Journal: Nature Communications

Article Title: Functional and analytical recapitulation of osteoclast biology on demineralized bone paper

doi: 10.1038/s41467-023-44000-9

Figure Lengend Snippet: A Schematic of human bone marrow stromal cells (hBMSCs) isolation, expansion, and differentiation into human osteoblasts (hOBs) on DBP. After 2 weeks of remineralization in osteogenic differentiation medium, humanized RdBP was prepared by decellularization. B (i) hOBs adhere following the collagen fiber orientation on DBP but randomly on TCP. (ii) Alizarin red mineral staining after hOB culture on DBP and TCP. (iii) Time-course quantitative measurement of mineral deposition by fluorescent calcein staining ( n = 6 independent samples). C (i) Schematic of human CD14 + mononuclear cells (hCD14 + MNCs) isolation and expansion from peripheral blood using magnetic-activated cell sorting system. (ii) Brightfield images of ex vivo expanded hCD14 + cells for 1 week culture with hM-CSF. Representative images from 3 independent experiments. (iii) hCD14 + cells cultured on TCP, HP, and RdBP for 2 weeks with hM-CSF and hRANKL to induce hOC differentiation. D (i) Representative images of hOCs on TCP, HP, and RdBP. (green: phalloidin, blue: DAPI) (ii) Characterization of hOC sizes on TCP, HP, and RdBP after 2 weeks of the stimulated culture ( n = 20 cells from three independent experiments). E (i) Representative time-course fluorescent images of calcein-coated mineral resorption by hOCs on control, OS680-, and Zoledronate (Zol)-treated RdBP. (ii) Time-course quantitative monitoring of resorption areas. ( n = 3 independent samples) Inner panel images show mineral resorption (purple: OS680).
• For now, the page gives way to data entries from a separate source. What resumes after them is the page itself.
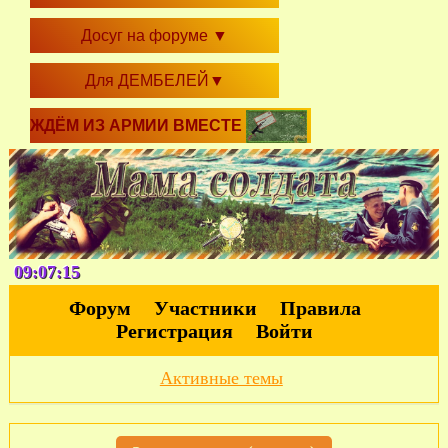
Досуг на форуме
▼
Для ДЕМБЕЛЕЙ
▼
ЖДЁМ ИЗ АРМИИ ВМЕСТЕ
09:07:16
Форум
Участники
Правила
Регистрация
Войти
Активные темы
F (i) Representative fluorescent images of hOCs on control, OS680-, and Zol-treated RdBP (green: phalloidin, blue: DAPI). (ii) Normalized hOC density at the end of 2 weeks culture ( n = 5 independent samples). The data are presented as mean ± standard deviation. P -values are derived from unpaired two-tailed t -tests. ns: not significant ( p > 0.05). Related source data are provided as a Source Data file.

Article Snippet: Fresh human bone marrow aspirate (50 mL) was purchased from Lonza (age 25–45 male and female donors).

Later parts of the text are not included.